Jornalismo musical: o que é uma boa entrevista?



Uma entrevista é um flerte constante. É a troca cuja condução depende de sua atuação, de como colocará as questões e da leitura que fará das reações que obtém. Deve considerar os instantes oportunos para tudo: interromper, opinar, emendar uma piada ou brincadeira qualquer, reclamar, elogiar, explorar o silêncio ou falar de si próprio (afinal, quem está ali para isso é o entrevistado). As rédeas estão em suas mãos! 
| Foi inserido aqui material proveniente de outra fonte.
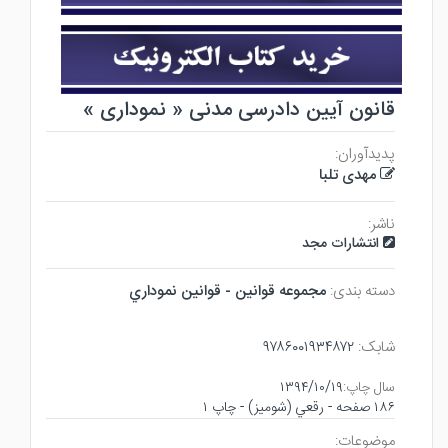
قانون آیین دادرسی مدنی « نموداری »
پدیدآوران:
مهدی تلبا
ناشر:
انتشارات مجد
دسته بندی:
مجموعه قوانين - قوانين نموداري
شابک:
۹۷۸۶۰۰۱۹۳۴۸۷۲
سال چاپ:
۱۳۹۴/۱۰/۱۹
۱۸۶ صفحه - رقعي (شوميز) - چاپ ۱
موضوعات: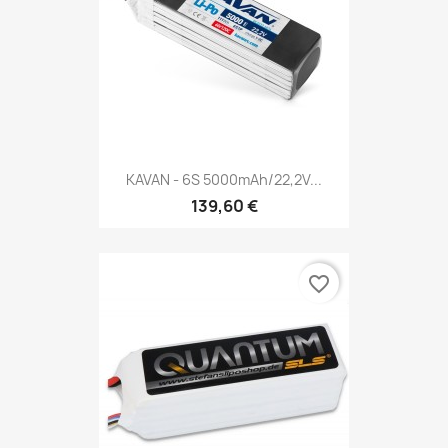
KAVAN - 6S 5000mAh/22,2V...
139,60 €
favorite_border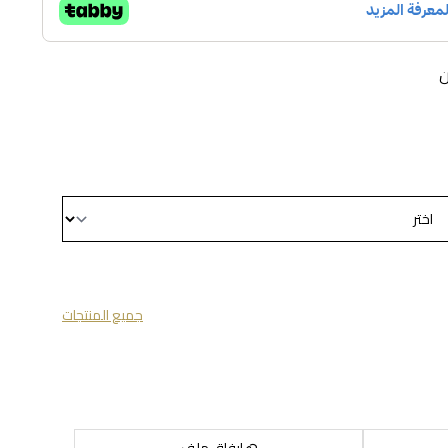
ن
جميع المنتجات
إرفاق ملف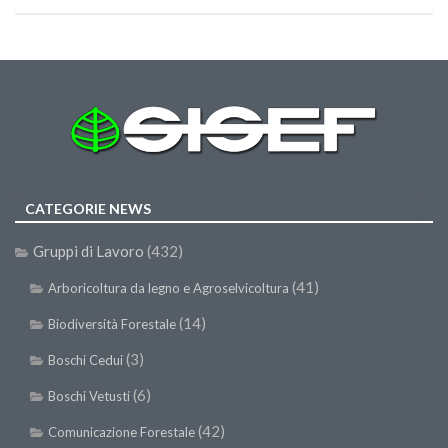
Premi SISEF
XV Congresso (Sassari 2026)
XIV Congresso (Padova 2024)
XIII Congresso (Orvieto 2022)
XII Congresso (Palermo 2019)
XI Congresso (Roma 2017)
X Congresso (Firenze 2015)
CATEGORIE NEWS
IX Congresso (Bolzano 2013)
Gruppi di Lavoro
(432)
VIII Congresso (Rende 2011)
(41)
Arboricoltura da legno e Agroselvicoltura
VII Congresso (Isernia 2009)
(14)
Biodiversità Forestale
VI Congresso (Arezzo 2007)
(3)
Boschi Cedui
V Congresso (Torino 2003)
(6)
Boschi Vetusti
IV Congresso (Potenza 2003)
(42)
Comunicazione Forestale
III Congresso (Viterbo 2001)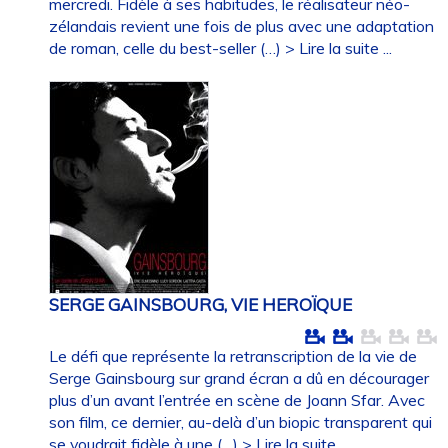
mercredi. Fidèle à ses habitudes, le réalisateur néo-
zélandais revient une fois de plus avec une adaptation
de roman, celle du best-seller (…)
> Lire la suite ...
SERGE GAINSBOURG, VIE HEROÏQUE
Le défi que représente la retranscription de la vie de
Serge Gainsbourg sur grand écran a dû en décourager
plus d’un avant l’entrée en scène de Joann Sfar. Avec
son film, ce dernier, au-delà d’un biopic transparent qui
se voudrait fidèle à une (…)
> Lire la suite ...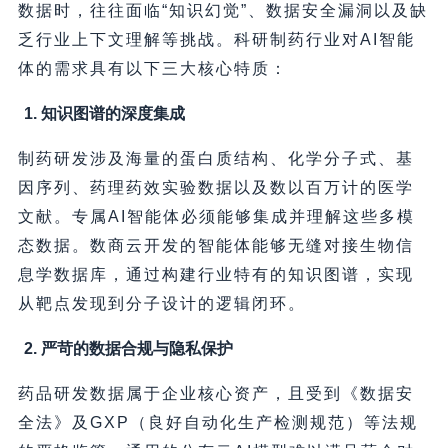
数据时，往往面临“知识幻觉”、数据安全漏洞以及缺
乏行业上下文理解等挑战。科研制药行业对AI智能
体的需求具有以下三大核心特质：
1. 知识图谱的深度集成
制药研发涉及海量的蛋白质结构、化学分子式、基
因序列、药理药效实验数据以及数以百万计的医学
文献。专属AI智能体必须能够集成并理解这些多模
态数据。数商云开发的智能体能够无缝对接生物信
息学数据库，通过构建行业特有的知识图谱，实现
从靶点发现到分子设计的逻辑闭环。
2. 严苛的数据合规与隐私保护
药品研发数据属于企业核心资产，且受到《数据安
全法》及GXP（良好自动化生产检测规范）等法规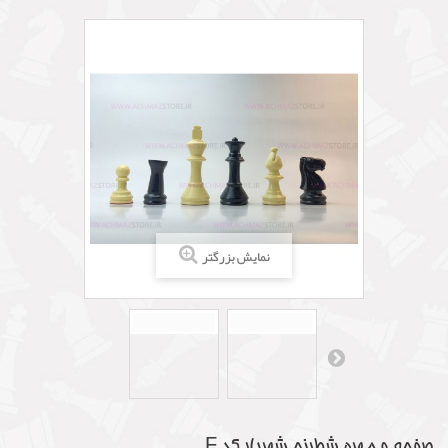
نمایش بزرگتر
صفحه و مهره شطرنج شهریار کد F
Pode até não ser a primeira vez que você conversa com determinado músico, mas o motivo que os conecta é norteado pelo clima que os rodeia. Então, independentemente da maneira como o trabalho será realizado, sua atenção e frieza têm de estar afiadas. E o passo primordial rumo a esse sucesso são as duas ou três perguntas iniciais. Elas normalmente colocam o encontro nos trilhos. Portanto, dê seu melhor e conquiste a personagem de sua pauta logo de cara. 
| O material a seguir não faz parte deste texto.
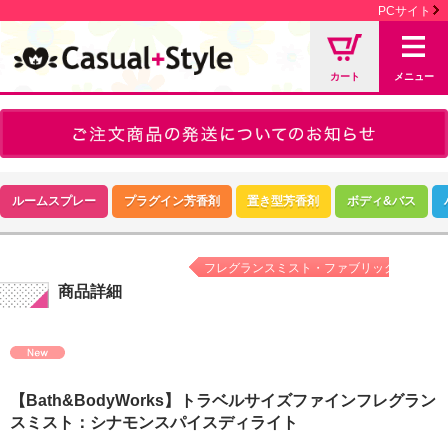
PCサイト
カート
メニュー
ルームスプレー
プラグイン芳香剤
置き型芳香剤
ボディ&バス
フレグランスミスト・ファブリックミスト
商品詳細
【Bath&BodyWorks】トラベルサイズファインフレグラン
スミスト：シナモンスパイスディライト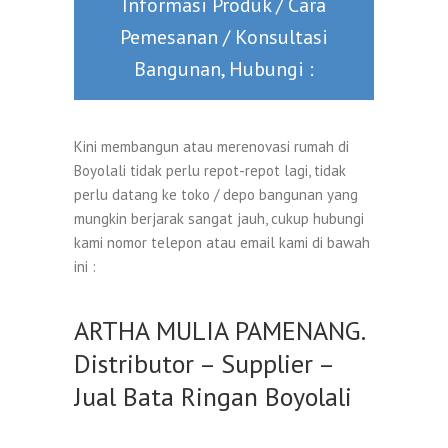
Informasi Produk / Cara
Pemesanan / Konsultasi
Bangunan, Hubungi :
Kini membangun atau merenovasi rumah di
Boyolali tidak perlu repot-repot lagi, tidak
perlu datang ke toko / depo bangunan yang
mungkin berjarak sangat jauh, cukup hubungi
kami nomor telepon atau email kami di bawah
ini :
ARTHA MULIA PAMENANG.
Distributor – Supplier –
Jual Bata Ringan Boyolali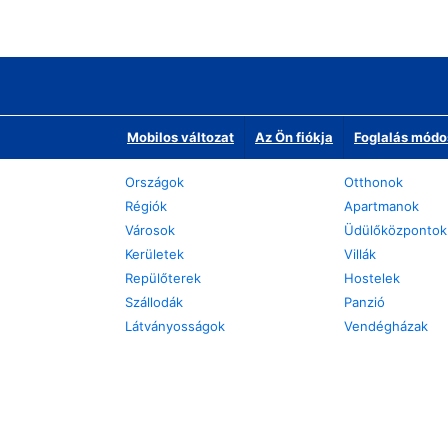
Mobilos változat
Az Ön fiókja
Foglalás módo
Országok
Otthonok
Régiók
Apartmanok
Városok
Üdülőközpontok
Kerületek
Villák
Repülőterek
Hostelek
Szállodák
Panzió
Látványosságok
Vendégházak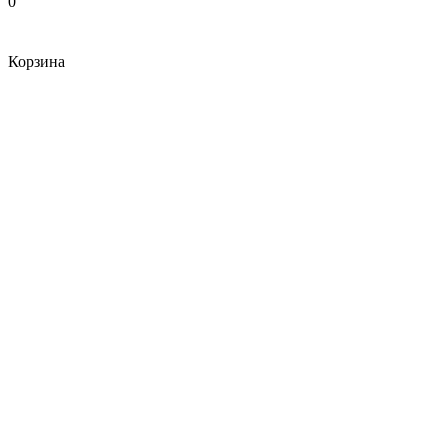
0
Корзина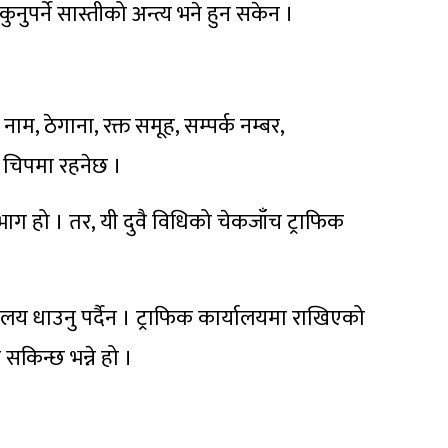
पर्ने सास्तीको अन्त्य भने हुन सकेन ।
ाम, ठेगाना, रक्त समूह, सम्पर्क नम्बर,
ो चिपमा रहनेछ ।
ाग हो । तर, यी दुवै विधिको चेकजाँच ट्राफिक
यालय धाउनु पर्दैन । ट्राफिक कार्यालयमा राखिएको
किन्छ भन्ने हो ।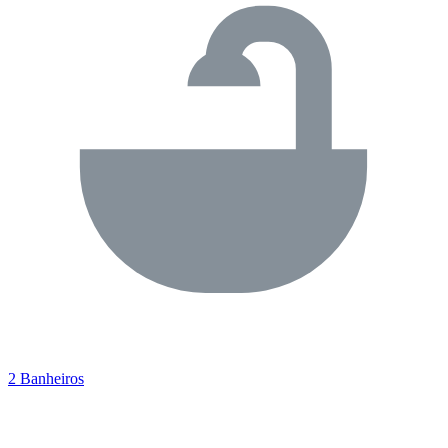
2 Banheiros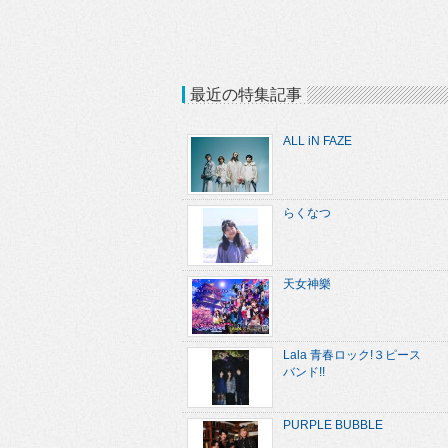
最近の特集記事
ALL iN FAZE
らくなつ
天女神樂
Lala 青春ロック!３ピース
バンド!!
PURPLE BUBBLE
O que o leitor encontrará nas páginas da revista, do jornal ou na internet resulta de um conjunto de etapas. Reflete como pesquisou e abordou seu mote e também o desenrolar do diálogo que teve. Após reunir as respostas, chega o momento de avaliar. Nem sempre o que conseguimos rende de acordo com nossas expectativas. De repente, o esquema pingue-pongue (pergunta/resposta) inicialmente imaginado precisar virar uma matéria. 
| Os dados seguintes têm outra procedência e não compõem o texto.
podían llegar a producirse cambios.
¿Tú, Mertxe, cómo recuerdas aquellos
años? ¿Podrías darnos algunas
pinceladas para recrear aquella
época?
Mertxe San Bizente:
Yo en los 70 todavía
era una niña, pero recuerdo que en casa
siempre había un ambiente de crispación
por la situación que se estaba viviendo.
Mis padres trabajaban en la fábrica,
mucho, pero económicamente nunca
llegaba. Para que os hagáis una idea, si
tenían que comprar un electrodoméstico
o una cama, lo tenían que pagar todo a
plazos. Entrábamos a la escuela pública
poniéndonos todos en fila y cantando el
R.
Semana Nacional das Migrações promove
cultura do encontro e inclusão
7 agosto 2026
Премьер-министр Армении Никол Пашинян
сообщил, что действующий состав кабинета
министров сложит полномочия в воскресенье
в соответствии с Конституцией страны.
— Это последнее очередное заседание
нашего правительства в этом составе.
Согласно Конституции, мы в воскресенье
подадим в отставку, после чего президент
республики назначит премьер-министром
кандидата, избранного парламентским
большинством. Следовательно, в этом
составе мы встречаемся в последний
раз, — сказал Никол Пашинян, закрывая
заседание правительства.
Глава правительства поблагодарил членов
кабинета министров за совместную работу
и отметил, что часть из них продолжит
E mais: dependendo da linha editorial do veículo, pega mal manter palavrões, afirmações mais ofensivas, determinadas interjeições. Pode haver quem se sinta lesado e arrume problemas complexos, como um processo judicial. É preciso ponderar tudo. Lembre-se de que carrega ética no sangue e responsabilidade nas costas! 

No caso dos excessos, analisar com isenção permite filtrar trechos sem relevância. Não importa se conversou com um fulano qualquer ou com o Bono Vox, o Chitãozinho, o Caetano Veloso ou o Paul McCartney. Sempre haverá a necessidade de se realizar o que chamo de lipoaspiração textual. Atue para cativar o leitor (sem atropelar a regra essencial de jamais desvirtuar sentidos dos depoimentos). 

O jornalismo musical permite uma abordagem mais coloquial – permite e pede –, desde que valha a pena. Descontrair o texto reduz a distância entre publicação e leitor. Como? Dá para se aplicar isso nas perguntas, na maneira de conduzir a conversa, no texto de abertura da entrevista ou na redação da matéria. Enfim, com sabedoria e criatividade, o material tem tudo para ficar atraente, suculento – convenhamos: uma matéria sem graça, burocrática e fria é algo extremamente brochante de se ler. 

Particularmente, gosto de manter detalhes que compõem a imagem fiel do entrevistado, por exemplo, gírias e palavrões (desde que não rompam com o limite do respeito e do bom senso) ou contar algo de inusitado que ocorreu durante a experiência. Esse recurso humaniza o texto. 

A ideia é aproveitar a liberdade que lhe é dada sem economia, até porque provavelmente o editor limará muito do que usou. Então, quanto mais usufruir do espaço criativo que tem, maiores são as chances de preservar sua pegada no resultado final. 

Até hoje lamento uma amputação textual aplicada à introdução da entrevista que fiz com o Chris Squire, finado baixista do Yes. Quis registrar uma curiosidade do papo, ocorrido por telefone, mas meu editor não viu da mesma forma e descartou o trecho. Ainda que o espírito geral tenha permanecido descontraído na publicação (revista Bass Player de maio de 2013), para mim, o corte tirou um pouco do brilho. 

A tal passagem descrevia o início de minha conversa com o baixista. Sua assessoria me deu 15 minutos, a partir das 15h. Disquei uma, duas... quatro vezes, e nada de ele atender (e meu horário ia se passando...). Quando ouvi a voz do Squire do outro lado da linha, mal deu para fazer a primeira pergunta. Gentilmente, ele me interrompeu: “Espere só um minuto...”. De repente, surgiram o som de algo funcionando, tossidas e mais barulho. 

Após 5 minutos, o músico inglês volta a dar um alô: “Desculpe-me! Estava secando o cabelo...”. Aliviei, dizendo que tudo bem, crente de que compensaríamos sua interrupção. Pura ilusão, nada feito! Mas tudo bem, a entrevista desenrolou-se como eu gostaria e dentro do que me faltava de tempo. Meu flerte com um Chris Squire despreocupado e de cabelos secos e penteados funcionou.